Preliminary estimates indicate that at least 81-million people watched Sunday night's 90-minute debate among the three presidential candidates _ and that doesn't include a couple million more who watched on cable and public broadcasting.

ABC's coverage of the debate, which averaged a 19.0 rating of the audience, led the three over-the-air networks in the Nielsen overnights in the 25 major markets (where ABC historically does well), compared with a 14.5 for NBC's coverage and a 4.6 for Fox, only 20 of whose affiliates carried the debates.

Neither Cable News Network nor C-Span will have audience figures until late this week; PBS said very preliminary estimates showed its debate coverage averaged a 3.4 in the nation's top five markets.

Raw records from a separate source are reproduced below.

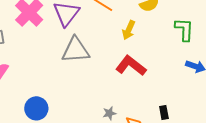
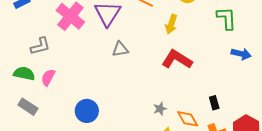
gray triangle: (76, 50) -> (120, 49), size x0.6

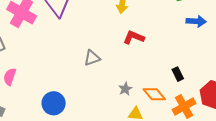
gray triangle: (120, 49) -> (92, 58), moved
red L-shape: (177, 59) -> (134, 37), size x0.7

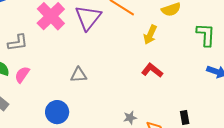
gray triangle: (92, 58) -> (79, 75), moved

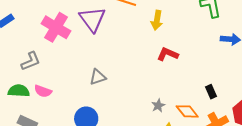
pink semicircle: (22, 75) -> (43, 91), turned -90

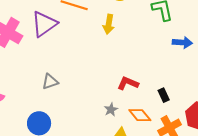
purple triangle: (92, 19) -> (44, 24), turned 32
red L-shape: (168, 54) -> (128, 83), moved

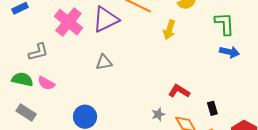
blue arrow: (182, 42) -> (229, 52), moved
gray triangle: (50, 82) -> (104, 62), moved

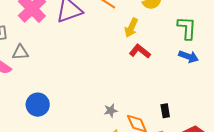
gray triangle: (104, 62) -> (20, 52), moved
red L-shape: (179, 91) -> (140, 51), moved

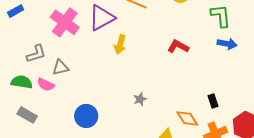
yellow arrow: (131, 28) -> (120, 44), moved
gray star: (111, 111) -> (140, 99), moved

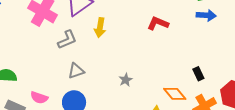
gray L-shape: (36, 54) -> (67, 40), moved
gray triangle: (60, 67) -> (76, 71), moved
pink semicircle: (46, 85) -> (39, 98), moved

According to the Nielsen 25-city overnights, the Oakland-Toronto American League baseball playoff game that wiped out CBS News' chance to carry the debate, averaged an 8.8 between 4:15 p.m. and 8:45 p.m. while the National League playoff that followed immediately on the network did an 11.7 between 8:45 p.m. and 11:45 p.m.

Monday, CBS News anchor Dan Rather, who had to play the Maytag repairman Sunday night while rivals Peter Jennings and Tom Brokaw and their news organizations shared the spotlight with President Bush, Gov. Bill Clinton and Ross Perot, declined to talk about the matter Monday _ referring reporters to CBS News president Eric Ober, who was not available.

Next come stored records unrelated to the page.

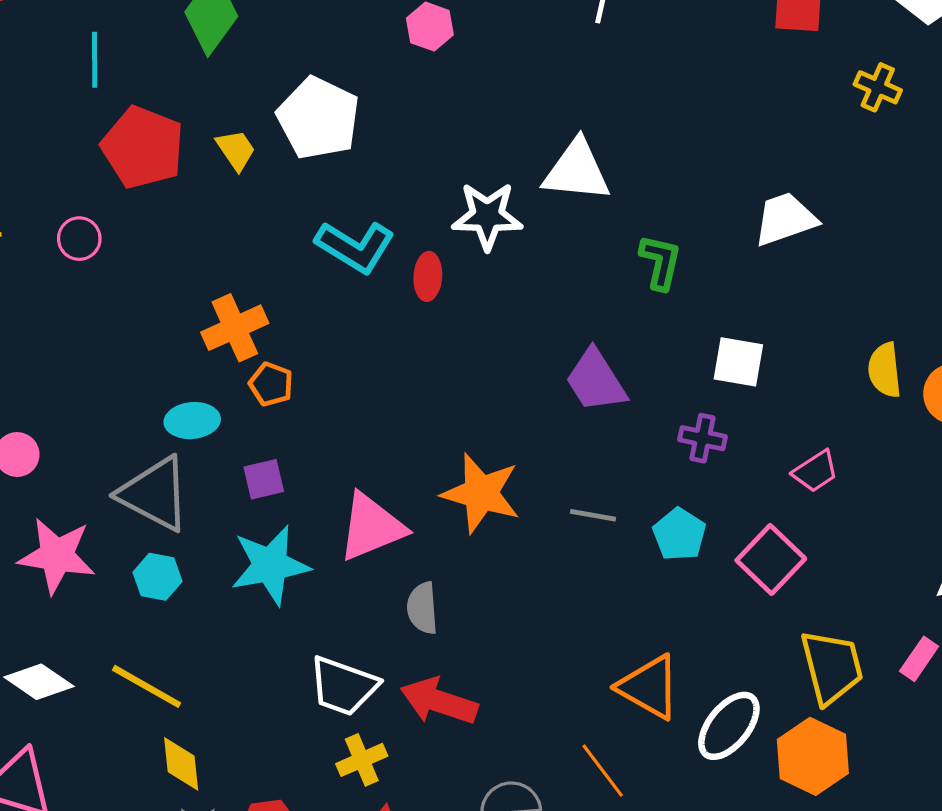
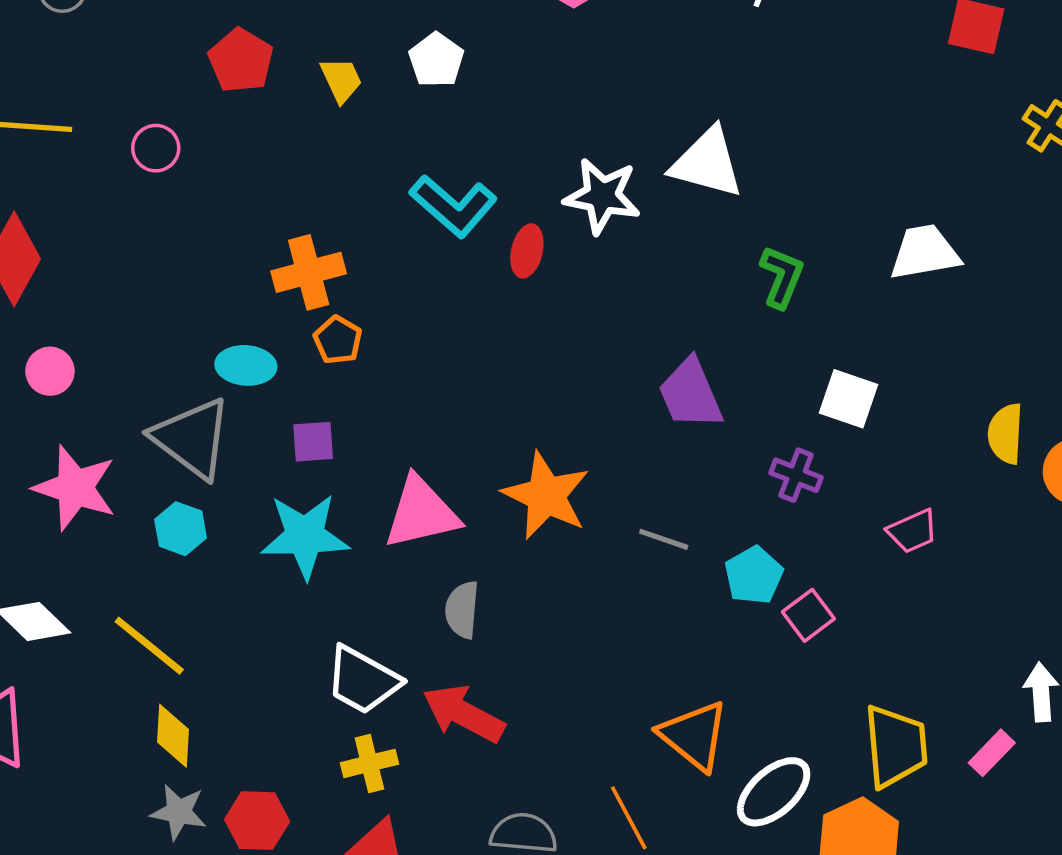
white pentagon: (318, 118) -> (436, 60), size x0.6
red pentagon: (143, 147) -> (241, 60), size x0.7
pink square: (771, 559) -> (808, 615), moved, size x0.7

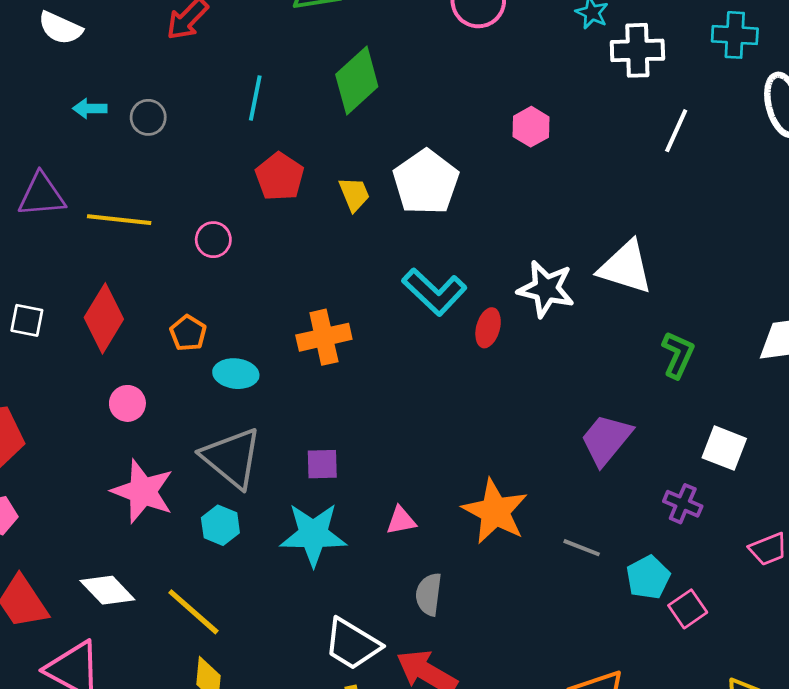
white pentagon: (436, 60) -> (426, 182), size x1.6
orange pentagon: (338, 340) -> (188, 333), moved
cyan ellipse: (246, 365) -> (236, 374), moved
purple trapezoid: (690, 394) -> (606, 440), turned 60
pink triangle: (421, 513) -> (401, 521), size x0.5

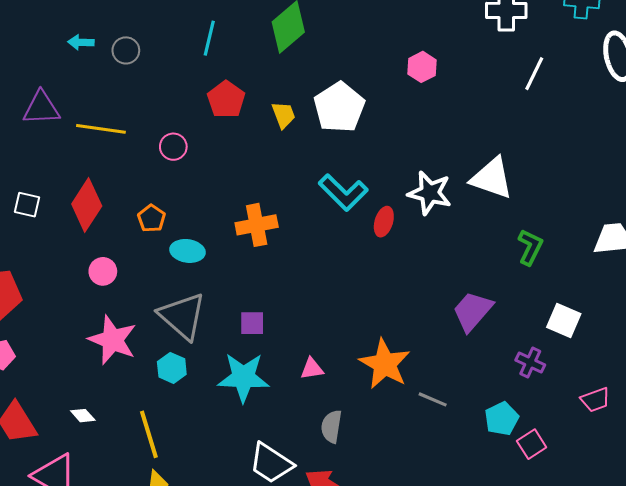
gray line: (582, 548) -> (433, 399), moved
white diamond: (107, 590) -> (83, 416), size x0.6
yellow line: (193, 612) -> (149, 434), turned 30

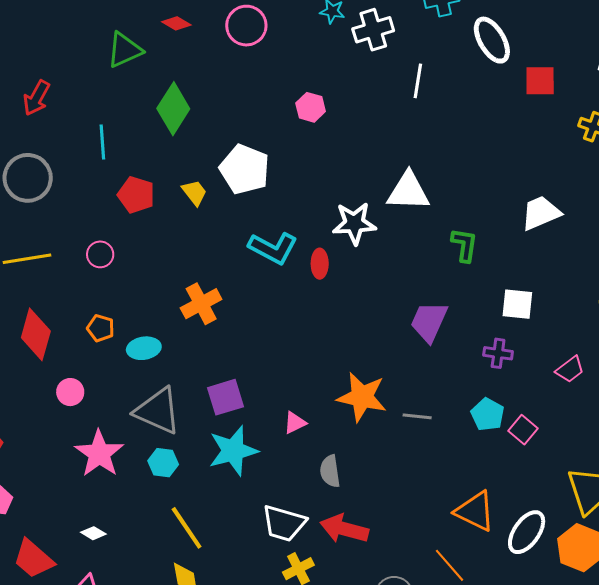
gray circle: (126, 50) -> (28, 178), size x1.8
purple square: (252, 323) -> (226, 397), size x1.4
pink star: (112, 340) -> (99, 454), turned 30
yellow line: (149, 434) -> (187, 528), moved

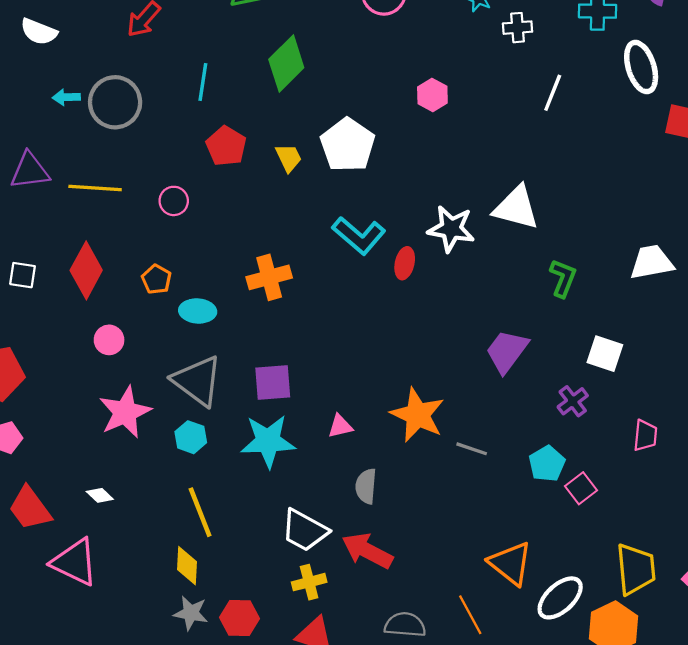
white cross: (373, 30) -> (518, 28), size x0.7
purple cross: (498, 353) -> (573, 401), turned 32
pink trapezoid: (570, 369) -> (645, 435), turned -60

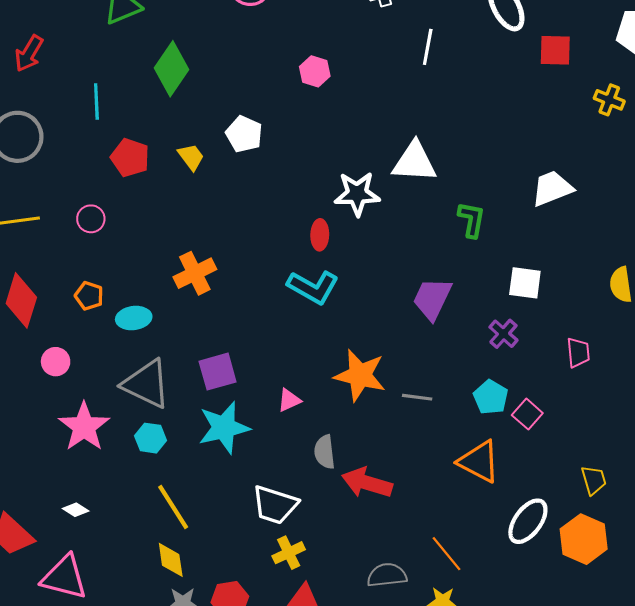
white pentagon: (348, 145) -> (244, 134), size x0.7
cyan L-shape: (359, 235) -> (313, 287), moved
red arrow: (367, 551) -> (367, 483), moved
orange triangle: (510, 563) -> (479, 462), moved
yellow trapezoid: (636, 569) -> (594, 480), size x0.6

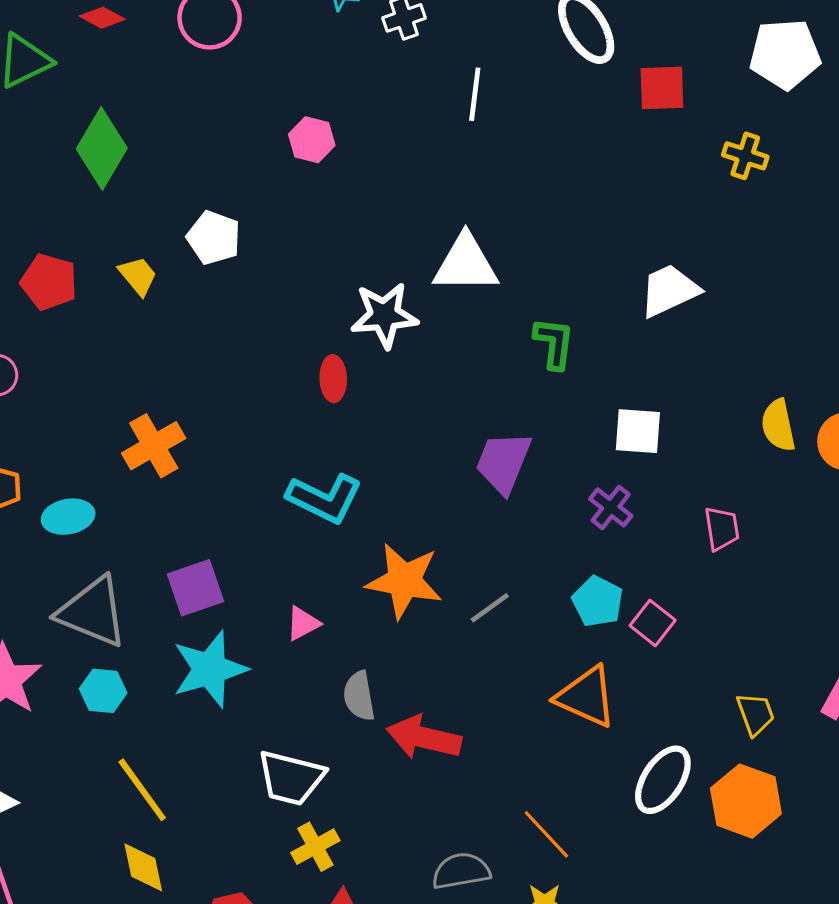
cyan L-shape: (313, 287) -> (325, 498), moved
gray line: (417, 397) -> (490, 608), turned -40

Rather had managed to maintain a sense of humor about the situation Sunday night as he waited in vain on the Campaign '92 set in New York for a break in the baseball action so CBS could join the debate coverage _ at one time joking that he would "never speak to Dennis Eckersley again" after the Oakland relief ace had failed to stop a Toronto rally in the ninth inning that led to extra innings.

Monday, he sounded somber in a brief conversation and CBS News staffers spoke of the extreme frustration felt by the division over the restrictions of the baseball contract.

Said one source: "Dan tried to make his point in Miami in 1987 and by now he's resigned to the fact that sports have become so important to the network. But that doesn't mean he likes it at all."

In September 1987 when Rather was in Miami to report on Pope John Paul II's historic visit, the production staff was told a U.S. Open tennis match would run over, delaying the start of the 6:30 Evening News broadcast. Angry over the delay, Rather stalked from the studio, unaware that sportscasters at the tournament had wrapped up the coverage. As a result some six minutes of dead air time passed before Rather resumed the newscast (a highly publicized absence that then-presidential candidate George Bush chose to bring up during an interview early in the 1988 campaign that led to bad feelings between the two).

CBS News could face a similar dilemma tonight, when the presidential debate from Richmond is scheduled to begin at 9 p.m. If the Oakland-Toronto AL playoffs extend to a seventh game, CBS would be on the air from Toronto at 8:30 p.m.

The 81-million estimate by ABC News research is based, in part, on projections and audience patterns that developed in the 1988 debates. National results will be released Tuesday by A.C. Nielsen.